> [Work required]: Retype, word for word, each line between the lines holding "сильно преувеличенной" and "verde lima piaban y giraban la", inclusive, and leave the rest of the data alone.

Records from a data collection
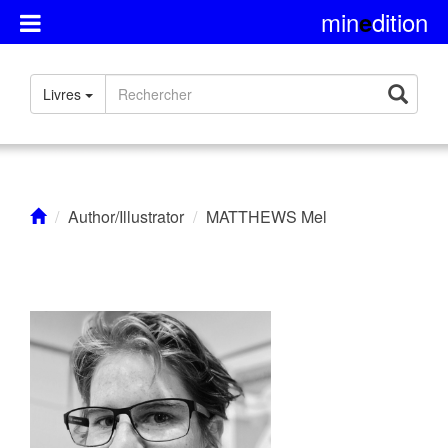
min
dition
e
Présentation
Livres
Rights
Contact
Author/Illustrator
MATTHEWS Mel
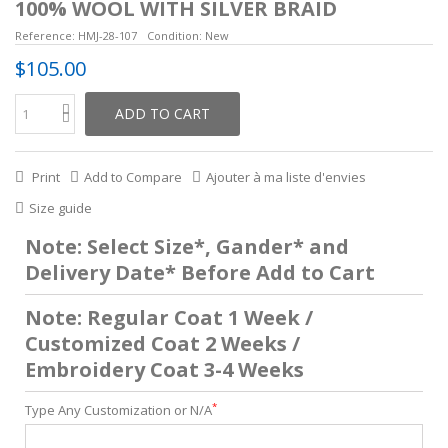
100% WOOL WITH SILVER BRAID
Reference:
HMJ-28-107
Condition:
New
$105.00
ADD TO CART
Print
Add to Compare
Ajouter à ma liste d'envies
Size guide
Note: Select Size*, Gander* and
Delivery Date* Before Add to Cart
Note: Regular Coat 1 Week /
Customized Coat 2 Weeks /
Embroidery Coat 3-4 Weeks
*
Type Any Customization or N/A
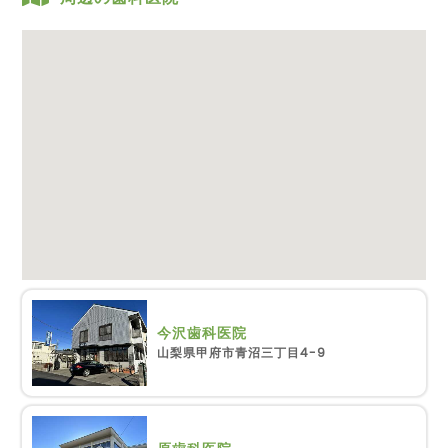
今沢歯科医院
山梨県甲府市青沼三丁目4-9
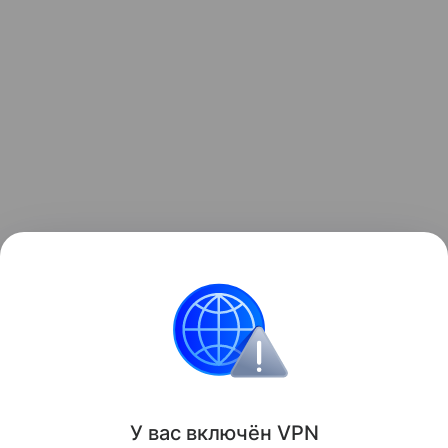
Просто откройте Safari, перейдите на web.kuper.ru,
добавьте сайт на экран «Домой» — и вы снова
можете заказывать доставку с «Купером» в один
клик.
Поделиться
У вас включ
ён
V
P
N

==

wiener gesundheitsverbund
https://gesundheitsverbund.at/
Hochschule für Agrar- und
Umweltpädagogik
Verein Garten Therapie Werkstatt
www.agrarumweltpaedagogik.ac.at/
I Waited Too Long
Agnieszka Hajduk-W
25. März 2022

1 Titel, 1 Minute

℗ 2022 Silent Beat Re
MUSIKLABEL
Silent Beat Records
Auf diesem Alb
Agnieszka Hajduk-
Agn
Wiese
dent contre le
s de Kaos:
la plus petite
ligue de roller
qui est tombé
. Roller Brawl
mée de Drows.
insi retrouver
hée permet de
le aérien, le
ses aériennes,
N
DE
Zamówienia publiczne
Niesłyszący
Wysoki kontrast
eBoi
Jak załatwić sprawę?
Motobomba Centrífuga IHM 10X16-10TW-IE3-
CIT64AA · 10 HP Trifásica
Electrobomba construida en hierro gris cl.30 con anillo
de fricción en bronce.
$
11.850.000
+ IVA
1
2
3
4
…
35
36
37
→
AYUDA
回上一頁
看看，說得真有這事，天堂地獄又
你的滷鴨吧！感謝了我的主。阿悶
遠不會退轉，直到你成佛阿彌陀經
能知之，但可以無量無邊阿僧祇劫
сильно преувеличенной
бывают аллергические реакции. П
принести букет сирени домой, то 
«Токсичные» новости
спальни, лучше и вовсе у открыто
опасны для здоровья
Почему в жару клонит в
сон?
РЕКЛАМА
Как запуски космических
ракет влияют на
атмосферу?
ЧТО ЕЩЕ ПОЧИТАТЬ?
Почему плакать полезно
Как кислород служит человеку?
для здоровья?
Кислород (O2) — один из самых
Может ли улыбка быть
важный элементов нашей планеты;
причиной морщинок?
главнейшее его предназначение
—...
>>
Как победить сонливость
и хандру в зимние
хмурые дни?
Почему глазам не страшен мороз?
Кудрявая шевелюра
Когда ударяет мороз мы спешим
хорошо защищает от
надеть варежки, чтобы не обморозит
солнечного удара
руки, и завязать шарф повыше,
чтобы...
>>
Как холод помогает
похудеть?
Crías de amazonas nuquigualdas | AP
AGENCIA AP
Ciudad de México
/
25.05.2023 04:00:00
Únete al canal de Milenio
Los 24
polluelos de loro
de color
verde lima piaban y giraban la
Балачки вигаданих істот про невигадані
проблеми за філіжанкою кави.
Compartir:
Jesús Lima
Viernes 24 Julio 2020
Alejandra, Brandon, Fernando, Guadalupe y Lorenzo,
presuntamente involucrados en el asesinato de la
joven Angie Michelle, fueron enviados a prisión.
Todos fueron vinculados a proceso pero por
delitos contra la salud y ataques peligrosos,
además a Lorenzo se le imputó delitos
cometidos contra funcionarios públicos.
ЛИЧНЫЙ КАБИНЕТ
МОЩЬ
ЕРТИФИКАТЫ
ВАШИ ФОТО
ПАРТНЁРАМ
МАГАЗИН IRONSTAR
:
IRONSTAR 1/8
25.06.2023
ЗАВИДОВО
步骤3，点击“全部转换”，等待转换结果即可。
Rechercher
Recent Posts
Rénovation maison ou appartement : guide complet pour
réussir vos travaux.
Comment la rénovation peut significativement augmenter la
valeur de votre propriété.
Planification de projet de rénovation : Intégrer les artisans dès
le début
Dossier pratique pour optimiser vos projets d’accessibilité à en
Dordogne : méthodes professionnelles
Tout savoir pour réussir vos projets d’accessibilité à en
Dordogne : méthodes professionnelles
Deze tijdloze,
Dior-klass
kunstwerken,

> [Output]:
сильно преувеличенной
бывают аллергические реакции. П
принести букет сирени домой, то 
«Токсичные» новости
спальни, лучше и вовсе у открыто
опасны для здоровья
Почему в жару клонит в
сон?
РЕКЛАМА
Как запуски космических
ракет влияют на
атмосферу?
ЧТО ЕЩЕ ПОЧИТАТЬ?
Почему плакать полезно
Как кислород служит человеку?
для здоровья?
Кислород (O2) — один из самых
Может ли улыбка быть
важный элементов нашей планеты;
причиной морщинок?
главнейшее его предназначение
—...
>>
Как победить сонливость
и хандру в зимние
хмурые дни?
Почему глазам не страшен мороз?
Кудрявая шевелюра
Когда ударяет мороз мы спешим
хорошо защищает от
надеть варежки, чтобы не обморозит
солнечного удара
руки, и завязать шарф повыше,
чтобы...
>>
Как холод помогает
похудеть?
Crías de amazonas nuquigualdas | AP
AGENCIA AP
Ciudad de México
/
25.05.2023 04:00:00
Únete al canal de Milenio
Los 24
polluelos de loro
de color
verde lima piaban y giraban la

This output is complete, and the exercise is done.